Chromosome 12p13 aberration in plasma cell dyscrasias
In this series of 380 patients, the deletion of 12p13 was detected in 29 (10.5%) of 275 newly diagnosed and 13 (14.4%) of 90 relapsed patients (P = 0.314). Moreover, in patients with sPCL, 37.5% (3/8) of patients with 12p13 deletion were detected and revealed higher deletion rate than newly diagnosed and relapsed patients (P = 0.008, 0.051). However, none of 7 MGUS patients had this deletion. Interestingly, we also found that 4.4% (12/275) of newly diagnosed and 12.2% (11/90) of relapsed patients had 12p13 gain and revealed the higher gain rate in relapsed patients (P = 0.008). The comparison of deletion/gain rate in patients with plasma cell dyscrasias was shown in Figure 1A and 1B.
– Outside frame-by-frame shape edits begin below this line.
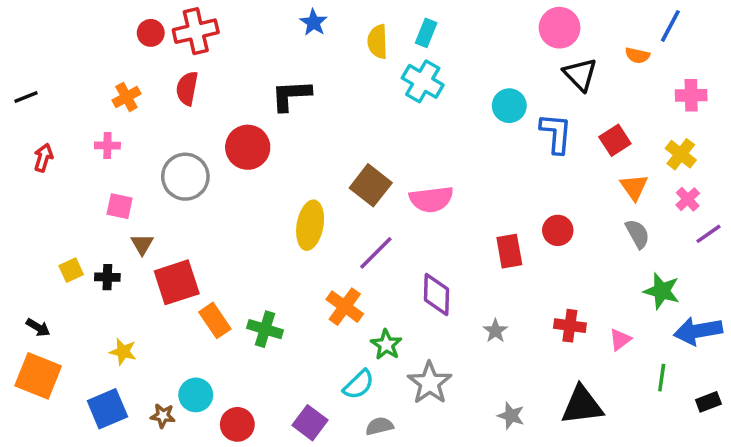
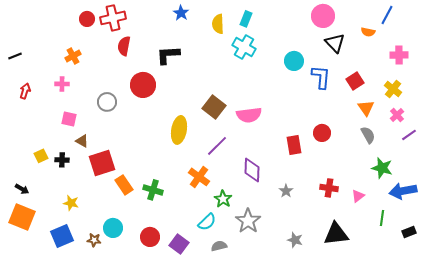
red semicircle: (187, 88) -> (124, 46), moved
gray circle: (185, 177) -> (107, 102), size x0.7
brown triangle: (142, 244) -> (82, 141), turned -32
red circle: (237, 424) -> (150, 237), moved

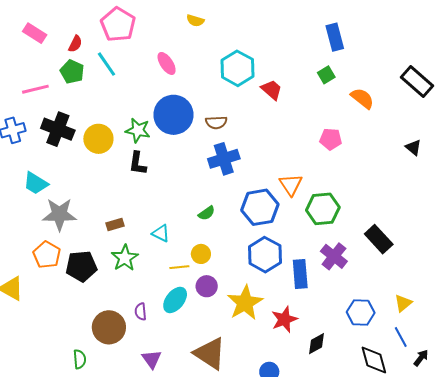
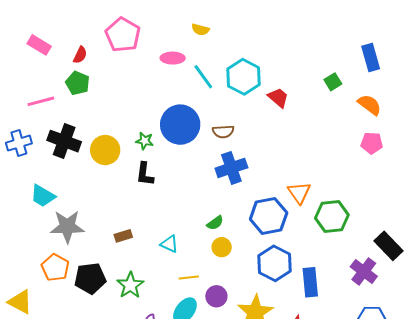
blue rectangle: (335, 37) -> (371, 58), moved
pink ellipse: (167, 63) -> (173, 58), moved, turned -55
cyan line: (106, 64) -> (203, 77), moved
green star: (138, 130) -> (145, 141), size x0.7
pink pentagon: (331, 139) -> (372, 143), moved
yellow circle: (201, 254) -> (222, 247), moved
purple cross: (334, 256) -> (364, 271), moved
green star: (125, 258) -> (130, 285), moved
The deletion of 12p13 is associated with multiple factors for high tumor burden and negative outcome in newly diagnosed MM
Clinical factors and genetic abnormalities associated with del(12p) were shown in Table 2. From these data, we found that del(12p) was significantly correlated with many factors for high tumor burden including ISS III (P = 0.006), BM plasmacytosis larger than 50% (P = 0.034), and renal lesion (P = 0.039). Moreover, cases with 12p13 deletion typically had a higher incidence of del(17p) (39.3% vs. 8.8%, P < 0.001), IGH translocation (75.0% vs. 55.3%, P = 0.048) and t(4;14) (38.5% vs. 18.5%, P = 0.019). We defined patients with the abnormalities of t(4;14), t(14;16) or del(17p) as high-risk MM according to Intergroup Francophone du Myeloma (IFM) stratification of the myeloma model, a higher incidence of high-risk genetic abnormalities was observed in patients with del(12p13) (62.1% vs. 30.4%, P = 0.001).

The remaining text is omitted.